This is in contrast to the [*Partially Observable Stochastic Game*](https://en.wikipedia.org/wiki/Game_theory#Stochastic_outcomes_(and_relation_to_other_fields)) (POSG) model, represented in our [Parallel API](/api/parallel/), where agents act simultaneously and can only receive observations and rewards at the end of a cycle.
This makes it difficult to represent sequential games, and results in race conditions--where agents choose to take actions which are mutually exclusive. This causes environment behavior to differ depending on internal resolution of agent order, resulting in hard-to-detect bugs if even a single race condition is not caught and handled by the environment (e.g., through tie-breaking).

The AEC model is similar to [*Extensive Form Games*](https://en.wikipedia.org/wiki/Extensive-form_game) (EFGs) model, used in DeepMind's [OpenSpiel](https://github.com/deepmind/open_spiel).
EFGs represent sequential games as trees, explicitly representing every possible sequence of actions as a root to leaf path in the tree.
A limitation of EFGs is that the formal definition is specific to game-theory, and only allows rewards at the end of a game, whereas in RL, learning often requires frequent rewards.

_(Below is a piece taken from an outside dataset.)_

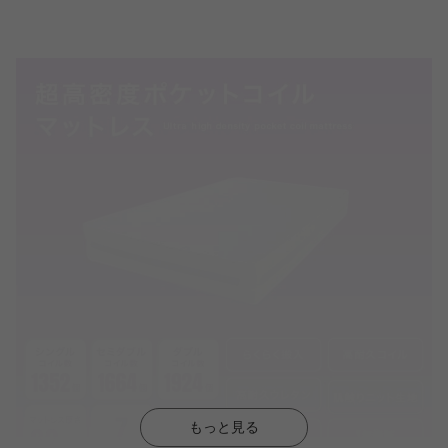
もっと見る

EFGs can be extended to represent stochastic games by adding a player representing the environment (e.g., [chance nodes](https://openspiel.readthedocs.io/en/latest/concepts.html#the-tree-representation) in OpenSpiel), which takes actions according to a given probability distribution. However, this requires users to manually sample and apply chance node actions whenever interacting with the environment, leaving room for user error and potential random seeding issues.

AEC environments, in contrast, handle environment dynamics internally after each agent step, resulting in a simpler mental model of the environment, and allowing for arbitrary and evolving environment dynamics (as opposed to static chance distribution). The AEC model also more closely resembles how computer games are implemented in code, and can be thought of similar to the game loop in game programming.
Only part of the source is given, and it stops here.